After crushing Muslim fighters in Chechnya, Mr Putin supports Bashar al-Assad’s ferocious war against the "Islamic State" in Syria and will be more than happy to put his arm around the chubby Egyptian whose courts have been sentencing Muslim Brotherhood members to the scaffold by the hundred. Mr Sisi has met Mr Putin before, in Moscow, and a Russian leader known for his cynicism can only enjoy meeting a military autocrat who was elected president after staging a successful coup d’etat against a previously elected president. Even the old Soviet Union could never quite achieve this. ...This is one of many cynical but pragmatic alliances Russia has made and is making. It's a nuclear power that can thrown its weight around in various places.

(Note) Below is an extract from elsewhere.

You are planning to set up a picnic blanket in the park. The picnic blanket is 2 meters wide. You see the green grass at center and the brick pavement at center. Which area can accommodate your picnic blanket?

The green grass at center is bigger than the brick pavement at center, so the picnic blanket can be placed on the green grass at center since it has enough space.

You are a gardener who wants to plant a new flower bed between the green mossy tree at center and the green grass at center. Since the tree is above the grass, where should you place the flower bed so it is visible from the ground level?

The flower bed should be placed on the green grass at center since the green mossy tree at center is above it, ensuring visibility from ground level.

The beauty of it all is that both leaders want the same thing – to emerge with a new ally after suffering the slings and arrows of Western criticism for their bloody behaviour. The Egyptian president oversaw the shooting massacre of hundreds of Brotherhood supporters in 2013. The Russian president oversaw the bloody occupation of parts of eastern Ukraine a year later. They will have much to talk about.

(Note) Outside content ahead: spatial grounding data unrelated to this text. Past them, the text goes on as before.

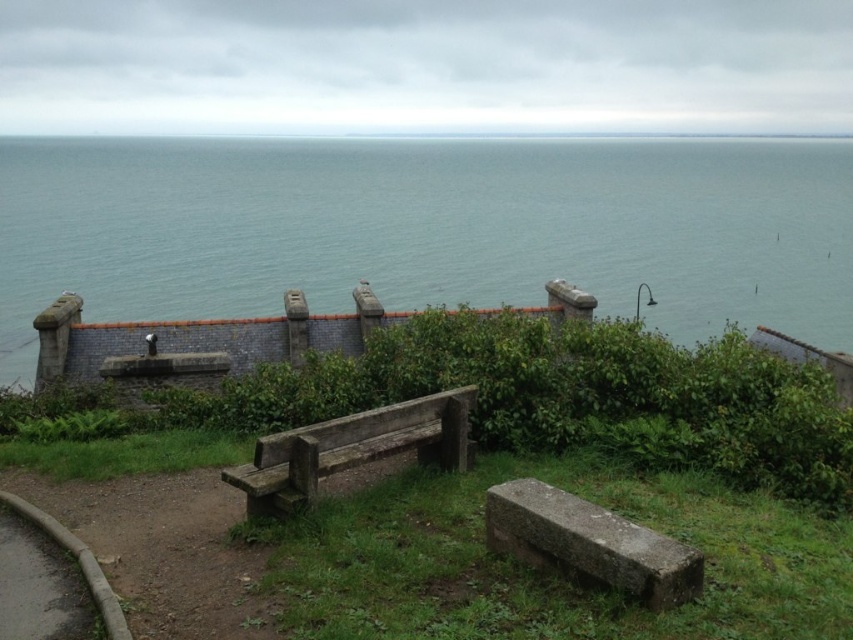 Where is `weathered stone bench at lower right`? This screenshot has height=640, width=853. weathered stone bench at lower right is located at coordinates (589, 544).

This screenshot has width=853, height=640. In order to click on weathered stone bench at lower right in this screenshot , I will do `click(589, 544)`.

Does blue water at upper center have a lesser width compared to weathered wood bench at center?

No.

In the scene shown: Who is more distant from viewer, [519,253] or [376,422]?

The point [519,253] is more distant.

This screenshot has height=640, width=853. Find the location of `blue water at upper center`. blue water at upper center is located at coordinates (426, 228).

Is blue water at upper center bigger than weathered stone bench at lower right?

Yes, blue water at upper center is bigger than weathered stone bench at lower right.

Can you confirm if blue water at upper center is positioned to the right of weathered stone bench at lower right?

No, blue water at upper center is not to the right of weathered stone bench at lower right.

Does point (447, 276) come farther from viewer compared to point (677, 576)?

Yes, point (447, 276) is farther from viewer.

You are a GUI agent. You are given a task and a screenshot of the screen. Output one action in this format:
    pyautogui.click(x=<x>, y=<y>)
    Task: Click on the blue water at upper center
    
    Given the screenshot: What is the action you would take?
    pyautogui.click(x=426, y=228)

The United States and Russia are unofficial but de facto allies in Syria at the moment, with the US discreetly cooperating with Syria and its President Bashar al-Assad in fighting common enemies, ISIS and "Jabhat al-Nusra, the al-Qaeda affiliate." (Patrick Cockburn, War with Isis: Syria's President Assad is overplaying a weak hand – he needs the West to keep militants from Damascus The Independent 02/10/2015)
Fisk notes in closing:
Russia and America have always suffered an addiction to obedient military rulers; and Mr Putin, who only retired from the KGB with the rank of Lieutenant Colonel – against Mr Sisi’s Field Marshal status – understands all too well how a “deep state” works. Patriotism, nationalism and corruption are a potent blood group for autocratic survival in the Arab world.